Vor dem Hotel erwarteten wir, trotz eisiger Kälte, geduldig das Öffnen der Balkontüren und den Auftritt der Preisträger. Fast wären wir dabei ins deutsche Fernsehen gekommen: Eine Troika des NDR schritt auf uns zu, vorneweg ein kleiner, frierender Reporter, der uns auf Norwegisch um Auskunft bat. Wir seien Deutsche, erklärten wir begeistert, fipselig auf unsere 15 Minuten Ruhm. „Och nee, schon wieder Deutsche, nee, das haben wir schon.“ Sprach der Reporter und zog von dannen.

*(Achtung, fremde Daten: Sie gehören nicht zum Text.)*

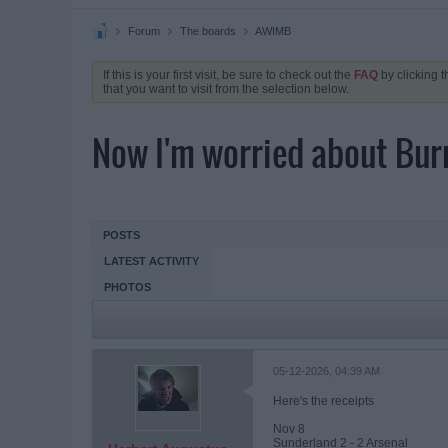
Forum
The boards
AWIMB
If this is your first visit, be sure to check out the
FAQ
by clicking 
that you want to visit from the selection below.
Now I'm worried about Burnl
POSTS
LATEST ACTIVITY
PHOTOS
05-12-2026, 04:39 AM
Here's the receipts
Nov 8
Sunderland 2 - 2 Arsenal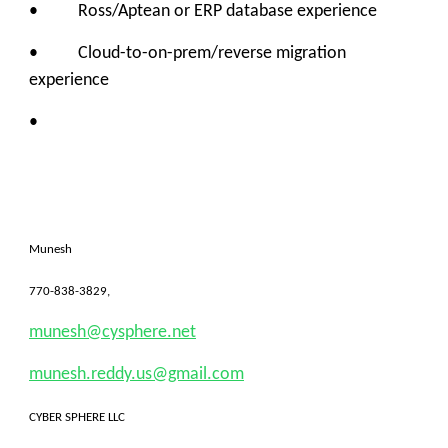
• Ross/Aptean or ERP database experience
• Cloud-to-on-prem/reverse migration
experience
•
Munesh
770-838-3829,
munesh@cysphere.net
munesh.reddy.us@gmail.com
CYBER SPHERE LLC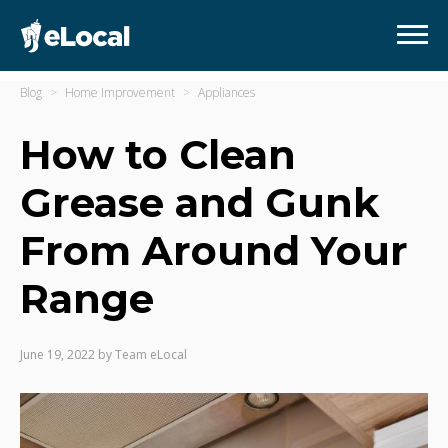
Blog
Home Improvement
Appliances
How to Clean
Grease and Gunk
From Around Your
Range
June 19, 2022
by
Team eLocal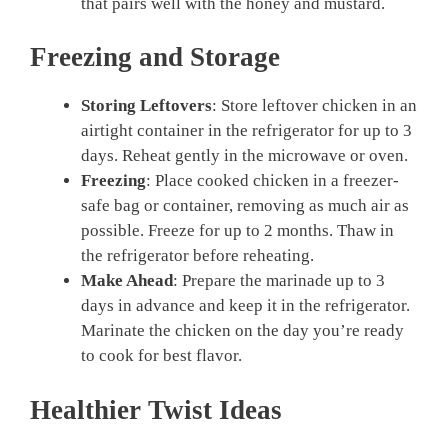
that pairs well with the honey and mustard.
Freezing and Storage
Storing Leftovers
: Store leftover chicken in an
airtight container in the refrigerator for up to 3
days. Reheat gently in the microwave or oven.
Freezing
: Place cooked chicken in a freezer-
safe bag or container, removing as much air as
possible. Freeze for up to 2 months. Thaw in
the refrigerator before reheating.
Make Ahead
: Prepare the marinade up to 3
days in advance and keep it in the refrigerator.
Marinate the chicken on the day you’re ready
to cook for best flavor.
Healthier Twist Ideas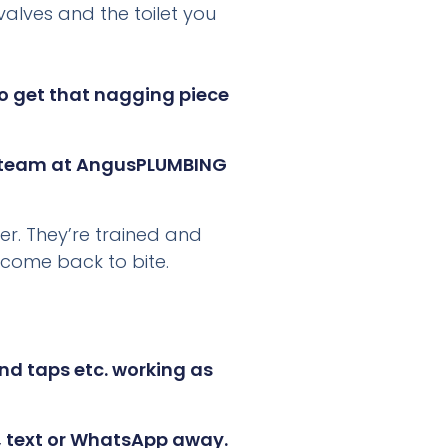
valves and the toilet you
g.co.uk
or
oon as we
to get that nagging piece
 team at AngusPLUMBING
er. They’re trained and
 come back to bite.
nd taps etc. working as
l, text or WhatsApp away.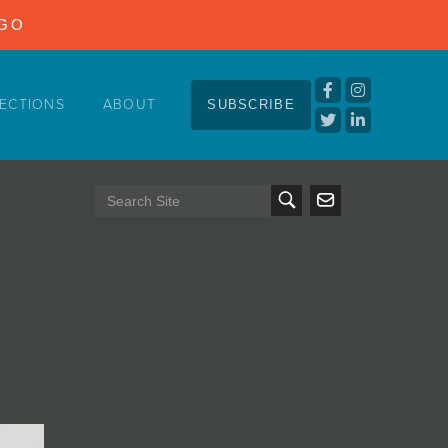
NGO
ECTIONS
ABOUT
SUBSCRIBE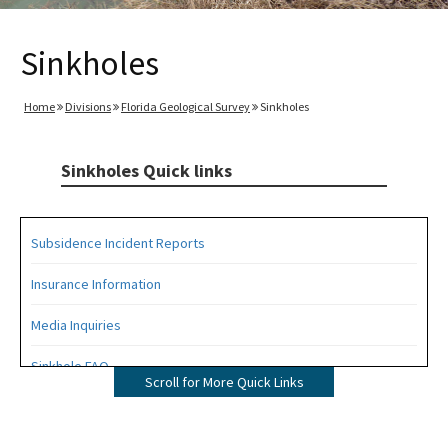
Sinkholes
Home
Divisions
Florida Geological Survey
Sinkholes
Sinkholes Quick links
Subsidence Incident Reports
Insurance Information
Media Inquiries
Sinkhole FAQ
Scroll for More Quick Links
All Sinkholes content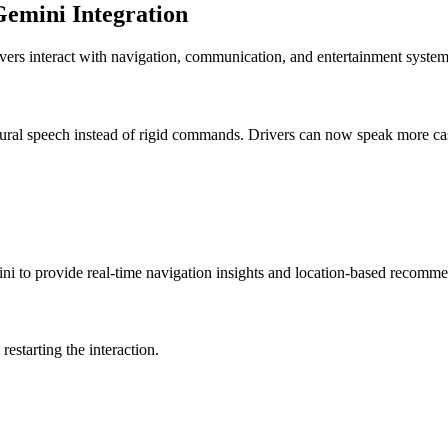
Gemini Integration
rs interact with navigation, communication, and entertainment system
tural speech instead of rigid commands. Drivers can now speak more ca
ini to provide real-time navigation insights and location-based recomme
estarting the interaction.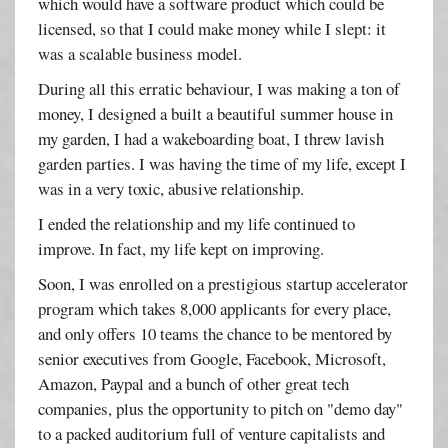
which would have a software product which could be
licensed, so that I could make money while I slept: it
was a scalable business model.
During all this erratic behaviour, I was making a ton of
money, I designed a built a beautiful summer house in
my garden, I had a wakeboarding boat, I threw lavish
garden parties. I was having the time of my life, except I
was in a very toxic, abusive relationship.
I ended the relationship and my life continued to
improve. In fact, my life kept on improving.
Soon, I was enrolled on a prestigious startup accelerator
program which takes 8,000 applicants for every place,
and only offers 10 teams the chance to be mentored by
senior executives from Google, Facebook, Microsoft,
Amazon, Paypal and a bunch of other great tech
companies, plus the opportunity to pitch on "demo day"
to a packed auditorium full of venture capitalists and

Ruhm…pah…eh völlig überbewertet.

Da öffneten sich die Balkontüren in der ersten Etage des Grand Hotels. Zum Jubel der Massen traten die drei offiziellen Preisträger auf den Balkon. So nah und so glücklich werden sich die EU-Spitzen und Teile des EU-Volkes nie wieder treffen. Vergessen waren unübersichtliche Verwaltungsapparate, unermessliche Finanzpakete und unverständliche Auslandseinsätze. Heute war ein Feiertag! Wir feierten den Frieden in Teilen Europas, wir feierten uns als Europäer, wir feierten Europa als unser Zuhause.

Pathetisch?

Ja, sicher.

Ehrlich?

Ja. Sicher.

Plötzlich erklangen die ersten Töne der „Ode an die Freude“ und bald schallte  ein textunsicherer, aber begeisterter „La-la“-Chor aus 2000 Kehlen, vom Balkon aus enthusiastisch dirigiert. Martin Schulz gab das Tempo vor, Herman van Rompuy postete ein Livebild via twitter und José Barroso strahlte wie ein Kind unter dem Christbaum. Was für ein Augenblick. Die paar norwegischen Gegendemonstranten gaben sich geschlagen und trollten sich von dannen.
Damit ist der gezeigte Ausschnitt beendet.